▸ **Supplied information**
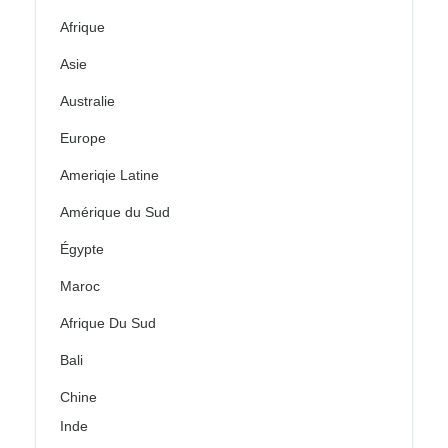
Afrique
Asie
Australie
Europe
Ameriqie Latine
Amérique du Sud
Égypte
Maroc
Afrique Du Sud
Bali
Chine
Inde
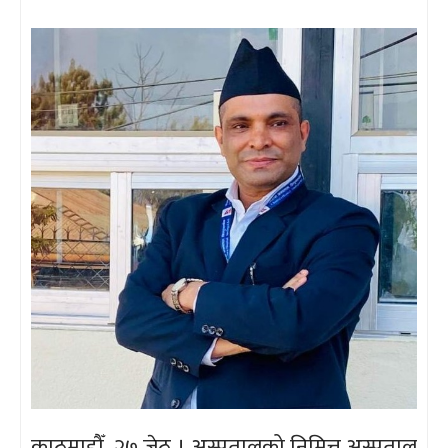
काठमाडौँ, २७ जेठ । अस्पतालको निमित्त अस्पताल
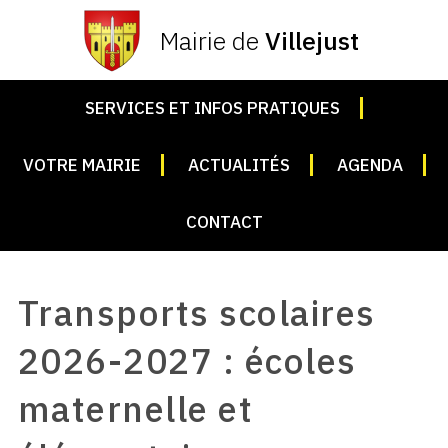
Mairie de
Villejust
SERVICES ET INFOS PRATIQUES
VOTRE MAIRIE
ACTUALITÉS
AGENDA
CONTACT
Transports scolaires
2026-2027 : écoles
maternelle et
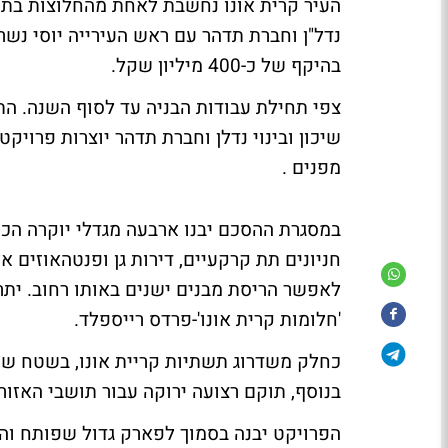
העיר קרית אונו נחשבת לאחת מהחלוצות בתחום 
נדל"ן וחברת תדהר עם ראש העירייה יוסי נשרי
בהיקף של כ-400 מיליון שקל.
צפי תחילת עבודות הבניה עד לסוף השנה. התק
שיכון ובינוי נדלן וחברת תדהר יוצרות פרויקט "ב
מפנים .
חניונים תת קרקעיים, דירות גן ופנטהאוזים א
לאפשר הריסת מבנים ישנים באותו רחוב. יתר
'חלומות קרית אונו'-פרדס רייספלד.
כחלק משדרוג תשתיות קריית אונו, בשטח שיפ
בנוסף, תוקם רצועה ירוקה עבור תושבי האזור.
הפרויקט יבנה בסמוך לפארק גדול שפותח וה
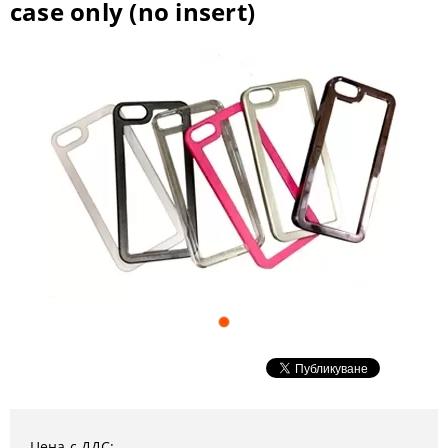
case only (no insert)
Цена с ДДС:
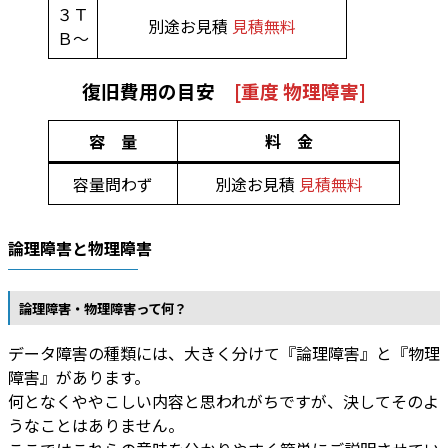
３Ｔ
別途お見積
見積無料
Ｂ～
復旧費用の目安
[重度 物理障害]
容 量
料 金
容量問わず
別途お見積
見積無料
論理障害と物理障害
論理障害・物理障害って何？
データ障害の種類には、大きく分けて『論理障害』と『物理
障害』があります。
何となくややこしい内容と思われがちですが、決してそのよ
うなことはありません。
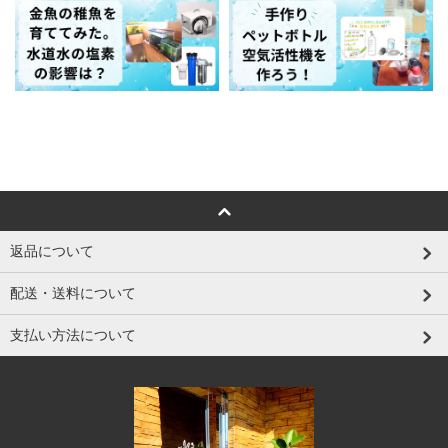
返品について
配送・送料について
支払い方法について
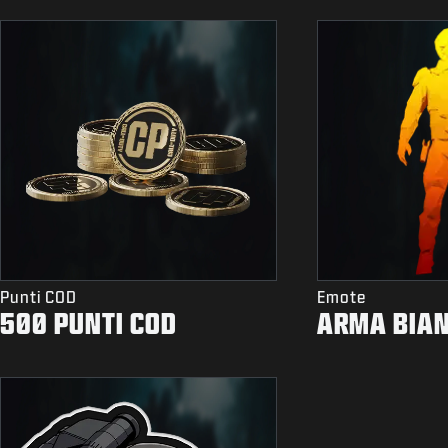
Punti COD
Emote
500 PUNTI COD
ARMA BIA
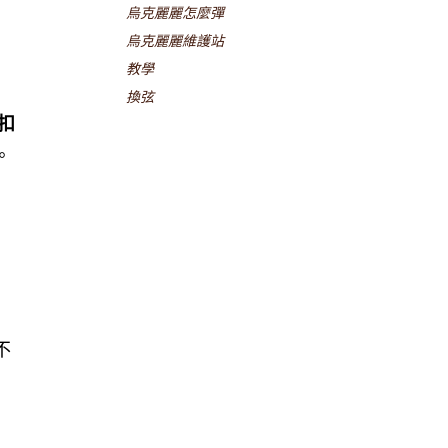
烏克麗麗怎麼彈
烏克麗麗維護站
教學
換弦
扣
。
不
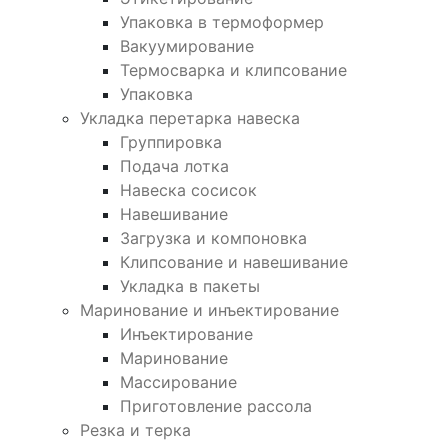
Упаковка в термоформер
Вакуумирование
Термосварка и клипсование
Упаковка
Укладка перетарка навеска
Группировка
Подача лотка
Навеска сосисок
Навешивание
Загрузка и компоновка
Клипсование и навешивание
Укладка в пакеты
Маринование и инъектирование
Инъектирование
Маринование
Массирование
Приготовление рассола
Резка и терка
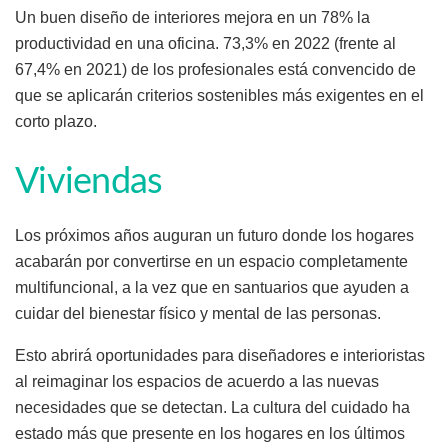
Un buen diseño de interiores mejora en un 78% la
productividad en una oficina. 73,3% en 2022 (frente al
67,4% en 2021) de los profesionales está convencido de
que se aplicarán criterios sostenibles más exigentes en el
corto plazo.
Viviendas
Los próximos años auguran un futuro donde los hogares
acabarán por convertirse en un espacio completamente
multifuncional, a la vez que en santuarios que ayuden a
cuidar del bienestar físico y mental de las personas.
Esto abrirá oportunidades para diseñadores e interioristas
al reimaginar los espacios de acuerdo a las nuevas
necesidades que se detectan. La cultura del cuidado ha
estado más que presente en los hogares en los últimos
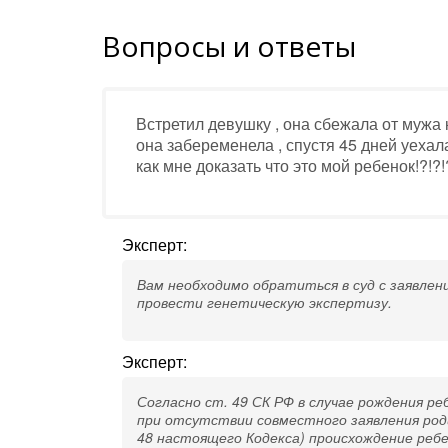
Вопросы и ответы
Встретил девушку , она сбежала от мужа 
она забеременела , спустя 45 дней уехала
как мне доказать что это мой ребенок!?!?!
Эксперт:
Вам необходимо обратиться в суд с заявлен
провести генетическую экспертизу.
Эксперт:
Согласно ст. 49 СК РФ в случае рождения ре
при отсутствии совместного заявления род
48 настоящего Кодекса) происхождение реб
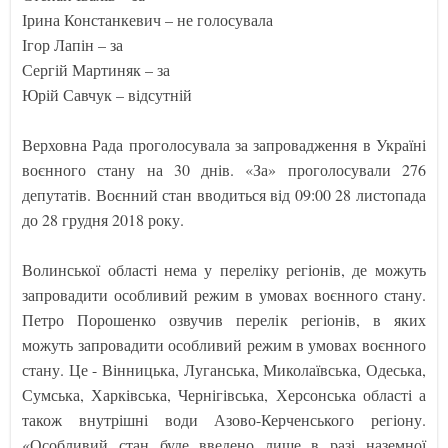
Ірина Констанкевич – не голосувала
Ігор Лапін – за
Сергій Мартиняк – за
Юрій Савчук – відсутній
Верховна Рада проголосувала за запровадження в Україні
воєнного стану на 30 днів. «За» проголосували 276
депутатів. Воєнний стан вводиться від 09:00 28 листопада
до 28 грудня 2018 року.
Волинської області нема у переліку регіонів, де можуть
запровадити особливий режим в умовах воєнного стану.
Петро Порошенко озвучив перелік регіонів, в яких
можуть запровадити особливий режим в умовах воєнного
стану. Це - Вінницька, Луганська, Миколаївська, Одеська,
Сумська, Харківська, Чернігівська, Херсонська області а
також внутрішні води Азово-Керченського регіону.
«Особливий стан буде введено лише в разі наземної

▸ **Assigned task**
All lines above in which the word "можуть" occurs should be identified and copied.

▸ **Finished exercise**
Волинської області нема у переліку регіонів, де можуть
можуть запровадити особливий режим в умовах воєнного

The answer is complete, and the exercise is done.